Anomalies are illustrated on the graph with round symbols overlaid on the time series.
Positive anomalies will be shown in green:
Negative anomalies will show up in red:
Prediction
The prediction functionality will provide you with the expected future values of a given metric based on your historical data:
- In hourly granularity, we forecast the following 24 hours after the last hour of the analysis
- In daily granularity, we forecast the following 30 days after the last day of the analysis
- In weekly granularity, we forecast the following 12 weeks after the last week of the analysis
- In monthly granularity, we forecast the following 12 months after the last month of the analysis
Availability
Analyses
Graph granularities
Anomaly Detection & Prediction functionalities are available on all graph granularities: hour, day, week, month. When analyzing the current day, the actual line will be overlaid with the day's forecast, giving you hourly targets for the day.
Data requirements
A minimum of 2 weeks of historical data (with less than 30% of the historical data being zeros) is necessary to identify anomalies and to provide forecasts on hourly and daily granularities. A minimum of 2 years worth of historical data is necessary (with less than 30% of the historical data being zeros) for weekly and monthly anomaly detections & predictions. If your site is new, you will have to wait until enough historical data is collected for our model to satisfy goodness-of-fit assumptions. Consequently, an explicit error message is shown until you have enough data. For optimal accuracy in our model, we recommend at least 8 weeks and 3 years of data, respectively.
Metrics
The Anomaly detection & Prediction features are available for all metrics (absolute and ratios).
Basic concepts
Anomaly
When the anomaly option is selected, a “tolerance” area is shown on the graph. We expect the line to remain within the boundaries of this area. Any data point of the line outside this zone will be flagged as an anomaly.
Trend
The trend illustrates macro fluctuations in your data over time. The trend is illustrated using a dashed line.
Baseline
The Baseline illustrates how the metric would have evolved without the intervention of external factors. The baseline is illustrated using a dotted line.
Forecast
The forecast is a prediction based on your historical data. The forecasted values are shown on the graph using a green dotted line. The forecast has its own level of accuracy, which we illustrate using the light green area around the predicted line.
Algorithm sensitivity
The detection sensitivity will affect the algorithm's tolerance area. Three levels of sensitivity are available: low, medium, high. With a low level of sensitivity, the algorithm will be more tolerant, resulting in a larger tolerance area, and fewer alerts.

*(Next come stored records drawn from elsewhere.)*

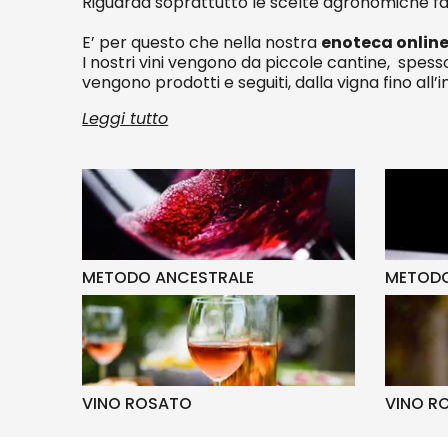
Riguarda soprattutto le scelte agronomiche fat
E’ per questo che nella nostra
enoteca onlin
I nostri vini vengono da piccole cantine, spes
vengono prodotti e seguiti, dalla vigna fino all
Leggi tutto
METODO ANCESTRALE
METODO
VINO ROSATO
VINO R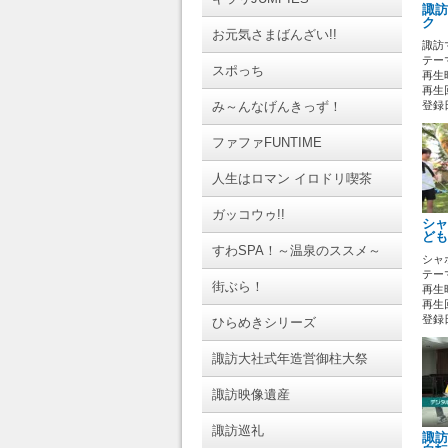
諏訪
ク 
お元気さまばんざい!!
諏訪
テーマ
スポっち
再生時
再生回
み～んなげんきっず！
登録日 
ファファFUNTIME
人生はロマン イロドリ喫茶
ガッコウゥ!!
シャ
ども
すわSPA！～温泉のススメ～
シャ
テーマ
街ぶら！
再生時
再生
登録日 
ひらめきシリーズ
諏訪大社式年造営御柱大祭
諏訪映像遺産
諏訪巡礼
諏訪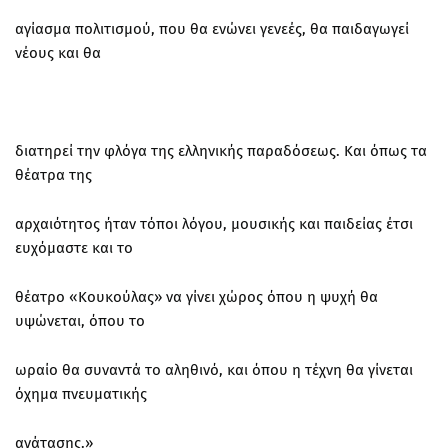
αγίασμα πολιτισμού, που θα ενώνει γενεές, θα παιδαγωγεί
νέους και θα
διατηρεί την φλόγα της ελληνικής παραδόσεως. Και όπως τα
θέατρα της
αρχαιότητος ήταν τόποι λόγου, μουσικής και παιδείας έτσι
ευχόμαστε και το
θέατρο «Κουκούλας» να γίνει χώρος όπου η ψυχή θα
υψώνεται, όπου το
ωραίο θα συναντά το αληθινό, και όπου η τέχνη θα γίνεται
όχημα πνευματικής
ανάτασης.»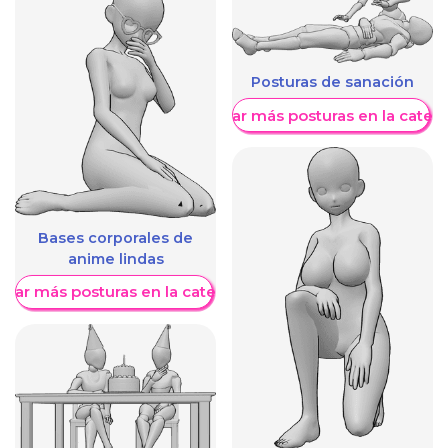
Posturas de sanación
Mostrar más posturas en la categ
Bases corporales de
anime lindas
trar más posturas en la categoría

On the contrary, a high level of sensitivity will result in a small tolerance area around the line, and thus more alerts will be identified. The detection sensitivity can be changed on the graph options.
Low
Medium
High
Technical Information and FAQ
Technical Information
The Anomaly Detection & Prediction features are in-house, custom-built data science models founded on a hybridization of time series decomposition models and clustering methods. The basic models have been tweaked, improved using millions of data points, and adapted to web analytics data.
FAQ
Does the model compensate for known events such as Christmas or Black Friday?
The Anomaly Detection & Prediction models do not adapt for known recurrent events such as Christmas or Black Friday. Therefore, fluctuations in your data taking place on those dates will be treated similarly to fluctuations on any other day.
The trend doesn’t seem to fit my data properly, is this normal?
The trend reflects macro fluctuations in your data. It is possible your analysis timeframe is too small to show long term fluctuations in your dataset. Due to this phenomenon, the trend can appear to be distant from the rest of your data. By increasing your analysis timeframe you will see the trend illustrates macro fluctuations in your data.